## Data extract
______________________________
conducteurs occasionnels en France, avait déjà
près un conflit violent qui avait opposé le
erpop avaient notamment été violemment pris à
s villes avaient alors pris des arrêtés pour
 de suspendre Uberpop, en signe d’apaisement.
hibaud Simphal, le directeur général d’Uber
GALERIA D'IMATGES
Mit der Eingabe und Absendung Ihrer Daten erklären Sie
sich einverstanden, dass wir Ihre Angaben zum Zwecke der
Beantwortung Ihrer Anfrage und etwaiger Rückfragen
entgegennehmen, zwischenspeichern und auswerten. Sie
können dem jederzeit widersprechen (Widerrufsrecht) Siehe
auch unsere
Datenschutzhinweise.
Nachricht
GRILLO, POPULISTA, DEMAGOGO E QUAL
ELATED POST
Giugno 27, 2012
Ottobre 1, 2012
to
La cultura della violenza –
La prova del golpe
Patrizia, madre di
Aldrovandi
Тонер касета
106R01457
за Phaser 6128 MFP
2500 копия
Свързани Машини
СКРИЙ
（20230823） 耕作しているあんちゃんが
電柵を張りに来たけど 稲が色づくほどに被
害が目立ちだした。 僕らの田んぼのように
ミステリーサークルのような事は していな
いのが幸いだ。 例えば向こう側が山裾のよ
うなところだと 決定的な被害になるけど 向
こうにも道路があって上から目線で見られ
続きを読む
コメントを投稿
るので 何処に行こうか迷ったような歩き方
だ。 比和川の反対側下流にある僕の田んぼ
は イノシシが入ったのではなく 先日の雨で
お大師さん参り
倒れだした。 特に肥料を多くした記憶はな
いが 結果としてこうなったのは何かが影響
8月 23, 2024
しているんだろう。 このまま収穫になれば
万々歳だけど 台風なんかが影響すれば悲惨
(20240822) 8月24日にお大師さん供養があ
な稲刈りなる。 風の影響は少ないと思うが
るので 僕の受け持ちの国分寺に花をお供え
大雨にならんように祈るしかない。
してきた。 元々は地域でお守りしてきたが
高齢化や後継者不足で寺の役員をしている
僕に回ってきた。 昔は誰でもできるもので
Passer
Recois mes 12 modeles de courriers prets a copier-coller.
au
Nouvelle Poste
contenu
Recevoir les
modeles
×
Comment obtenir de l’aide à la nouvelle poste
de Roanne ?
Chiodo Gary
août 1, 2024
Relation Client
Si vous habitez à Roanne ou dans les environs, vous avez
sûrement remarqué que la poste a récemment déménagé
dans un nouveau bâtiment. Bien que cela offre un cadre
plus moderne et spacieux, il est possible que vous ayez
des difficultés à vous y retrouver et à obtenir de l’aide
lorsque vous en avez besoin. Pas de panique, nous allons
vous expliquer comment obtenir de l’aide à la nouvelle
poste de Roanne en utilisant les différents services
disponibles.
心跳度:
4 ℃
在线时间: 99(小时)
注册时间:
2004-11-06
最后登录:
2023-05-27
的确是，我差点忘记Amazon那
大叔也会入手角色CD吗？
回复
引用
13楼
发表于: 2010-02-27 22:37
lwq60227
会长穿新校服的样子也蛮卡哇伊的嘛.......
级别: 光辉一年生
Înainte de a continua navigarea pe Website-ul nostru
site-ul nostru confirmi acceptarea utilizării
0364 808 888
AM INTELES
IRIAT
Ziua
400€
______________________________
## Work to complete
Give an exact transcription of all the material.

## Solved problem
conducteurs occasionnels en France, avait déjà
près un conflit violent qui avait opposé le
erpop avaient notamment été violemment pris à
s villes avaient alors pris des arrêtés pour
 de suspendre Uberpop, en signe d’apaisement.
hibaud Simphal, le directeur général d’Uber
GALERIA D'IMATGES
Mit der Eingabe und Absendung Ihrer Daten erklären Sie
sich einverstanden, dass wir Ihre Angaben zum Zwecke der
Beantwortung Ihrer Anfrage und etwaiger Rückfragen
entgegennehmen, zwischenspeichern und auswerten. Sie
können dem jederzeit widersprechen (Widerrufsrecht) Siehe
auch unsere
Datenschutzhinweise.
Nachricht
GRILLO, POPULISTA, DEMAGOGO E QUAL
ELATED POST
Giugno 27, 2012
Ottobre 1, 2012
to
La cultura della violenza –
La prova del golpe
Patrizia, madre di
Aldrovandi
Тонер касета
106R01457
за Phaser 6128 MFP
2500 копия
Свързани Машини
СКРИЙ
（20230823） 耕作しているあんちゃんが
電柵を張りに来たけど 稲が色づくほどに被
害が目立ちだした。 僕らの田んぼのように
ミステリーサークルのような事は していな
いのが幸いだ。 例えば向こう側が山裾のよ
うなところだと 決定的な被害になるけど 向
こうにも道路があって上から目線で見られ
続きを読む
コメントを投稿
るので 何処に行こうか迷ったような歩き方
だ。 比和川の反対側下流にある僕の田んぼ
は イノシシが入ったのではなく 先日の雨で
お大師さん参り
倒れだした。 特に肥料を多くした記憶はな
いが 結果としてこうなったのは何かが影響
8月 23, 2024
しているんだろう。 このまま収穫になれば
万々歳だけど 台風なんかが影響すれば悲惨
(20240822) 8月24日にお大師さん供養があ
な稲刈りなる。 風の影響は少ないと思うが
るので 僕の受け持ちの国分寺に花をお供え
大雨にならんように祈るしかない。
してきた。 元々は地域でお守りしてきたが
高齢化や後継者不足で寺の役員をしている
僕に回ってきた。 昔は誰でもできるもので
Passer
Recois mes 12 modeles de courriers prets a copier-coller.
au
Nouvelle Poste
contenu
Recevoir les
modeles
×
Comment obtenir de l’aide à la nouvelle poste
de Roanne ?
Chiodo Gary
août 1, 2024
Relation Client
Si vous habitez à Roanne ou dans les environs, vous avez
sûrement remarqué que la poste a récemment déménagé
dans un nouveau bâtiment. Bien que cela offre un cadre
plus moderne et spacieux, il est possible que vous ayez
des difficultés à vous y retrouver et à obtenir de l’aide
lorsque vous en avez besoin. Pas de panique, nous allons
vous expliquer comment obtenir de l’aide à la nouvelle
poste de Roanne en utilisant les différents services
disponibles.
心跳度:
4 ℃
在线时间: 99(小时)
注册时间:
2004-11-06
最后登录:
2023-05-27
的确是，我差点忘记Amazon那
大叔也会入手角色CD吗？
回复
引用
13楼
发表于: 2010-02-27 22:37
lwq60227
会长穿新校服的样子也蛮卡哇伊的嘛.......
级别: 光辉一年生
Înainte de a continua navigarea pe Website-ul nostru
site-ul nostru confirmi acceptarea utilizării
0364 808 888
AM INTELES
IRIAT
Ziua
400€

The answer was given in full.